*** Provided data Section Begins ***

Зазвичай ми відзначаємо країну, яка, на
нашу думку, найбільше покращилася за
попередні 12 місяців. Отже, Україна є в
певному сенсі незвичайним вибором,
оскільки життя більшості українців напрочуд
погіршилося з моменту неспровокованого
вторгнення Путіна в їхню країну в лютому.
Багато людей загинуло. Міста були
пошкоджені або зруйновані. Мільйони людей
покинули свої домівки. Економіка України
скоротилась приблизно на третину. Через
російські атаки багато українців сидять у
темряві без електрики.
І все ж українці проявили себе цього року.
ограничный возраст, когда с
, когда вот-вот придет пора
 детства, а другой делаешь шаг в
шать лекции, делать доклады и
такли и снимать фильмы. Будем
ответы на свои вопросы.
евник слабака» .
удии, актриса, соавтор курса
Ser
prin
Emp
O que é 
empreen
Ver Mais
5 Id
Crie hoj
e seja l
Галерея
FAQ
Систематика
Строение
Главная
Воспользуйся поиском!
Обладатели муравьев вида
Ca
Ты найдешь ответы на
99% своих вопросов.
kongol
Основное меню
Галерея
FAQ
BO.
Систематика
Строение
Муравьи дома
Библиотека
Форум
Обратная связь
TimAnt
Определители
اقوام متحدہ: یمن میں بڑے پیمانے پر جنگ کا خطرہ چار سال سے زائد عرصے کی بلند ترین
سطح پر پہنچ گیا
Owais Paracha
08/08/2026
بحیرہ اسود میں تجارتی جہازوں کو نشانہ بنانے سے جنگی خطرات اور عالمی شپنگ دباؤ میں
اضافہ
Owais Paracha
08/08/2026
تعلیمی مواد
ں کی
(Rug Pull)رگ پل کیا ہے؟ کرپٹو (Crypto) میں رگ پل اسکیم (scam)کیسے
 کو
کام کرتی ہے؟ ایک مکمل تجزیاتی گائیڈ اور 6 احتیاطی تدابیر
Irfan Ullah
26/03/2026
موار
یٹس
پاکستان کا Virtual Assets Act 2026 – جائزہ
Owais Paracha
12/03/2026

*** Provided data Section Ends ***
*** Provided data Section Begins ***

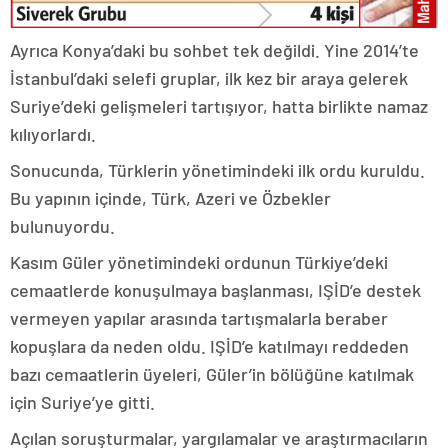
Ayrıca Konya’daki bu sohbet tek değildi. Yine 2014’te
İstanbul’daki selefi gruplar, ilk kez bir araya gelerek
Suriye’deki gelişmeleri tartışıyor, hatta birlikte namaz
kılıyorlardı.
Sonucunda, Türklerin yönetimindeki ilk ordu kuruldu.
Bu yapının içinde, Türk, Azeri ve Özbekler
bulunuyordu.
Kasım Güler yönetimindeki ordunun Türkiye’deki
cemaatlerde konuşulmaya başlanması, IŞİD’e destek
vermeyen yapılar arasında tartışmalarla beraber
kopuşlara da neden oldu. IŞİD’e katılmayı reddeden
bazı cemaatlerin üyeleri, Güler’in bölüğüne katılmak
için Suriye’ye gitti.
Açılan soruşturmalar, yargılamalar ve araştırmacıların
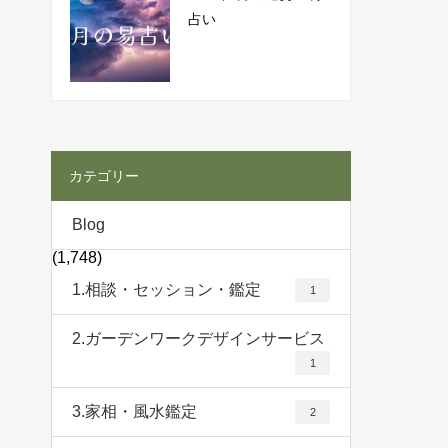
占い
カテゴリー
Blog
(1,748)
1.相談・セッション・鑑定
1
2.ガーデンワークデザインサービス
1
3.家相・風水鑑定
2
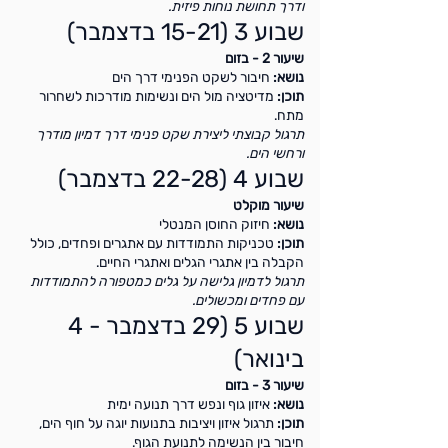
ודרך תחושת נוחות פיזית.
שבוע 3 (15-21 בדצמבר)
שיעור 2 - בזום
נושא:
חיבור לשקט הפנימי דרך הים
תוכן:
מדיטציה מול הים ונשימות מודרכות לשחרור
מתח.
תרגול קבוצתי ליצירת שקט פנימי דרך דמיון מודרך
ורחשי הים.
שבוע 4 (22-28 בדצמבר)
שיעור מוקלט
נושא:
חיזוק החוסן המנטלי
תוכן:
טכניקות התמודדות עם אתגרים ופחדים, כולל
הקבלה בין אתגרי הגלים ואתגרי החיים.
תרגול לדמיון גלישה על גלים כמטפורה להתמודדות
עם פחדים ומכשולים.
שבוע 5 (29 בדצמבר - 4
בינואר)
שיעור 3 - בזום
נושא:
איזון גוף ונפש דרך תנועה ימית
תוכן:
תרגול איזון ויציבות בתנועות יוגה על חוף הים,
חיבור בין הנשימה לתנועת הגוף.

*** Provided data Section Ends ***

Description of the task: Show all lines from the data above in which the word "когда" appears.

Exercise output:
ограничный возраст, когда с
, когда вот-вот придет пора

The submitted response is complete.